● **TASK**
Provide an exact copy of the data, excluding the images.

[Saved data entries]
▼

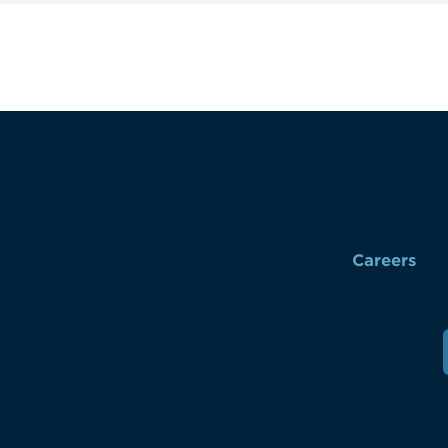
Careers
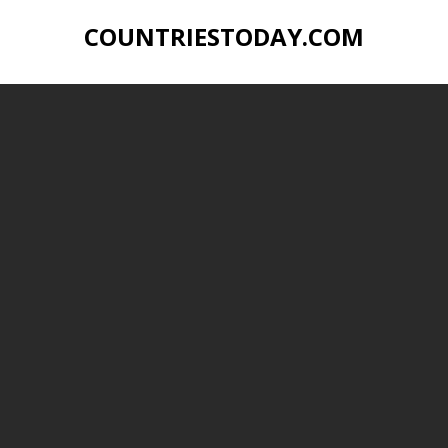
COUNTRIESTODAY.COM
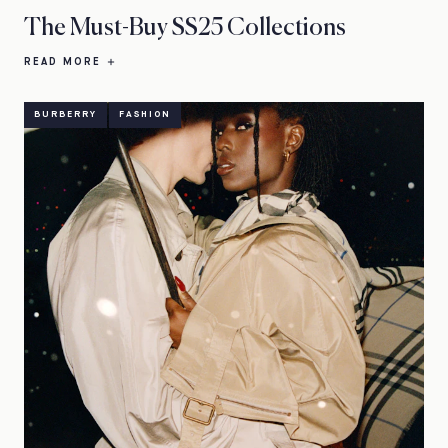
The Must-Buy SS25 Collections
READ MORE
BURBERRY
FASHION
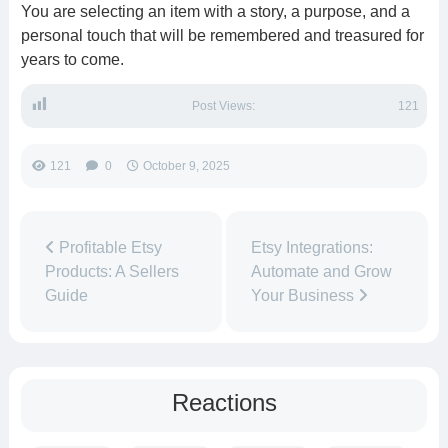
You are selecting an item with a story, a purpose, and a
personal touch that will be remembered and treasured for
years to come.
Post Views:
121
121
0
October 9, 2025
Profitable Etsy
Etsy Integrations:
Products: A Sellers
Automate and Grow
Guide
Your Business
Reactions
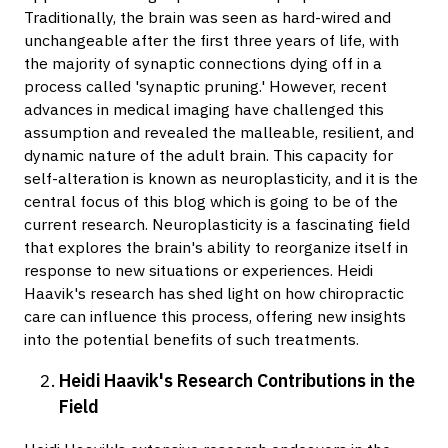
Traditionally, the brain was seen as hard-wired and
unchangeable after the first three years of life, with
the majority of synaptic connections dying off in a
process called 'synaptic pruning.' However, recent
advances in medical imaging have challenged this
assumption and revealed the malleable, resilient, and
dynamic nature of the adult brain. This capacity for
self-alteration is known as neuroplasticity, and it is the
central focus of this blog which is going to be of the
current research. Neuroplasticity is a fascinating field
that explores the brain's ability to reorganize itself in
response to new situations or experiences. Heidi
Haavik's research has shed light on how chiropractic
care can influence this process, offering new insights
into the potential benefits of such treatments.
Heidi Haavik's Research Contributions in the
Field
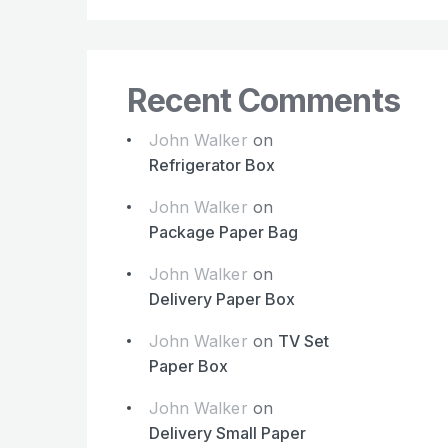
Recent Comments
John Walker
on
Refrigerator Box
John Walker
on
Package Paper Bag
John Walker
on
Delivery Paper Box
John Walker
on
TV Set
Paper Box
John Walker
on
Delivery Small Paper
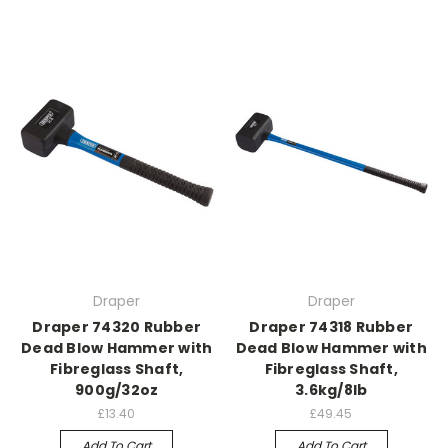
Draper
Draper
Draper 74320 Rubber
Draper 74318 Rubber
Dead Blow Hammer with
Dead Blow Hammer with
Fibreglass Shaft,
Fibreglass Shaft,
900g/32oz
3.6kg/8lb
£13.40
£49.45
Add To Cart
Add To Cart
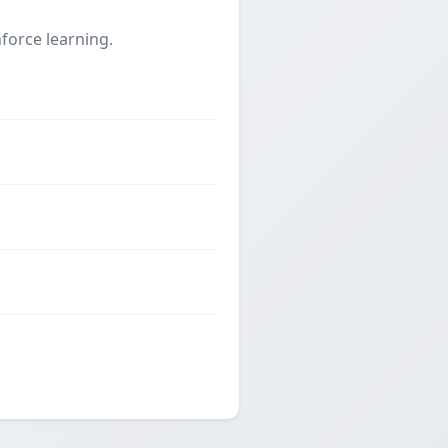
force learning.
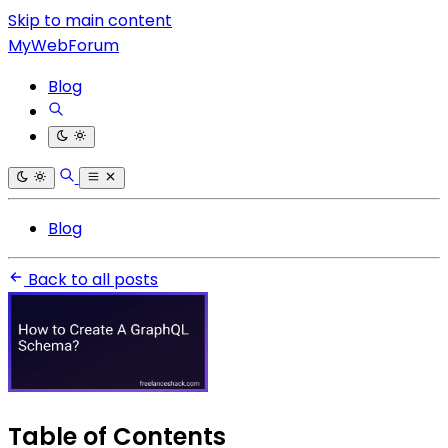
Skip to main content
MyWebForum
Blog
Blog
Back to all posts
Table of Contents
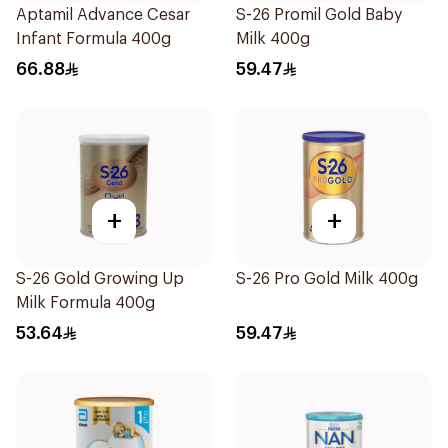
Aptamil Advance Cesar
S-26 Promil Gold Baby
Infant Formula 400g
Milk 400g
66.88
59.47
+
+
S-26 Gold Growing Up
S-26 Pro Gold Milk 400g
Milk Formula 400g
53.64
59.47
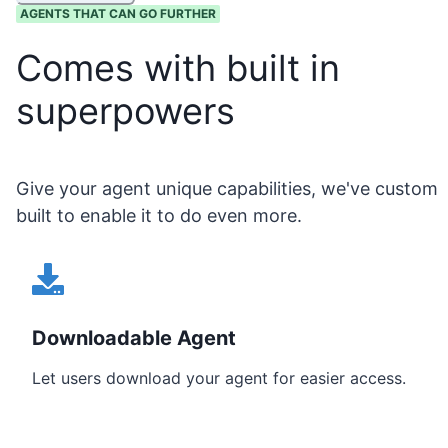
AGENTS THAT CAN GO FURTHER
Comes with built in
superpowers
Give your agent unique capabilities, we've custom
built to enable it to do even more.
Downloadable Agent
Let users download your agent for easier access.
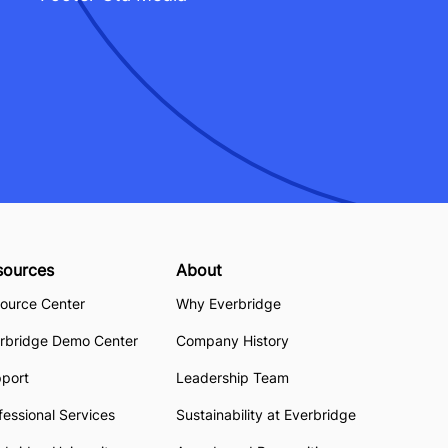
sources
About
ource Center
Why Everbridge
rbridge Demo Center
Company History
pport
Leadership Team
fessional Services
Sustainability at Everbridge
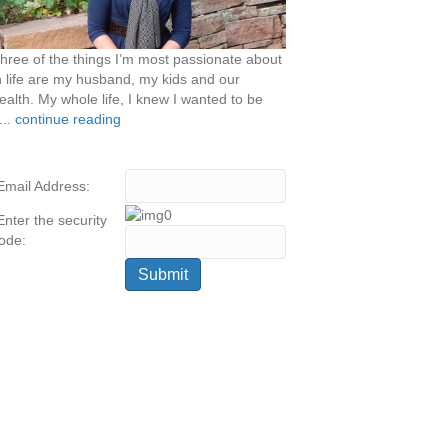
hree of the things I’m most passionate about
n life are my husband, my kids and our
ealth. My whole life, I knew I wanted to be
...
continue reading
Email Address:
Enter the security
ode:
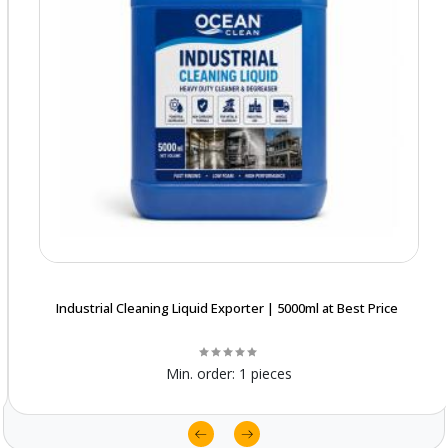
Industrial Cleaning Liquid Exporter | 5000ml at Best Price
Min. order:
1 pieces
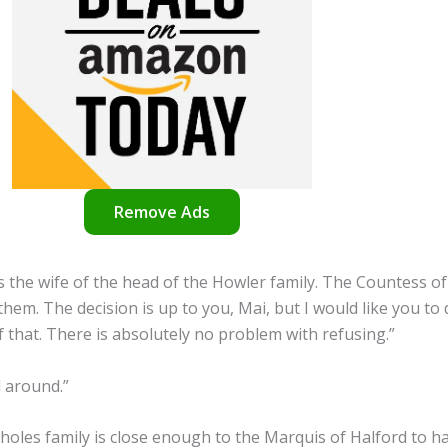
Remove Ads
as the wife of the head of the Howler family. The Countess o
them. The decision is up to you, Mai, but I would like you to 
 that. There is absolutely no problem with refusing.”
d around.”
Scholes family is close enough to the Marquis of Halford to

▲

● **OUTPUT**
Careers
COUNTRIESTODAY.COM
The Must-Buy SS25 Collections
READ MORE
BURBERRY
FASHION
You are selecting an item with a story, a purpose, and a
personal touch that will be remembered and treasured for
years to come.
Post Views:
121
121
0
October 9, 2025
Profitable Etsy
Etsy Integrations:
Products: A Sellers
Automate and Grow
Guide
Your Business
Reactions
Traditionally, the brain was seen as hard-wired and
unchangeable after the first three years of life, with
the majority of synaptic connections dying off in a
process called 'synaptic pruning.' However, recent
advances in medical imaging have challenged this
assumption and revealed the malleable, resilient, and
dynamic nature of the adult brain. This capacity for
self-alteration is known as neuroplasticity, and it is the
central focus of this blog which is going to be of the
current research. Neuroplasticity is a fascinating field
that explores the brain's ability to reorganize itself in
response to new situations or experiences. Heidi
Haavik's research has shed light on how chiropractic
care can influence this process, offering new insights
into the potential benefits of such treatments.
Heidi Haavik's Research Contributions in the
Field
Recent Comments
John Walker
on
Refrigerator Box
John Walker
on
Package Paper Bag
John Walker
on
Delivery Paper Box
John Walker
on
TV Set
Paper Box
John Walker
on
Delivery Small Paper
Draper
Draper
Draper 74320 Rubber
Draper 74318 Rubber
Dead Blow Hammer with
Dead Blow Hammer with
Fibreglass Shaft,
Fibreglass Shaft,
900g/32oz
3.6kg/8lb
£13.40
£49.45
Add To Cart
Add To Cart
force learning.
Skip to main content
MyWebForum
Blog
Blog
Back to all posts
Table of Contents
Aptamil Advance Cesar
S-26 Promil Gold Baby
Infant Formula 400g
Milk 400g
66.88
59.47
+
+
S-26 Gold Growing Up
S-26 Pro Gold Milk 400g
Milk Formula 400g
53.64
59.47
AGENTS THAT CAN GO FURTHER
Comes with built in
superpowers
Give your agent unique capabilities, we've custom
built to enable it to do even more.
Downloadable Agent
Let users download your agent for easier access.
sources
About
ource Center
Why Everbridge
rbridge Demo Center
Company History
pport
Leadership Team
fessional Services
Sustainability at Everbridge
hree of the things I’m most passionate about
n life are my husband, my kids and our
ealth. My whole life, I knew I wanted to be
...
continue reading
Email Address:
Enter the security
ode:
Industrial Cleaning Liquid Exporter | 5000ml at Best Price
Min. order:
1 pieces
Remove Ads
as the wife of the head of the Howler family. The Countess o
them. The decision is up to you, Mai, but I would like you to 
 that. There is absolutely no problem with refusing.”
d around.”
Scholes family is close enough to the Marquis of Halford to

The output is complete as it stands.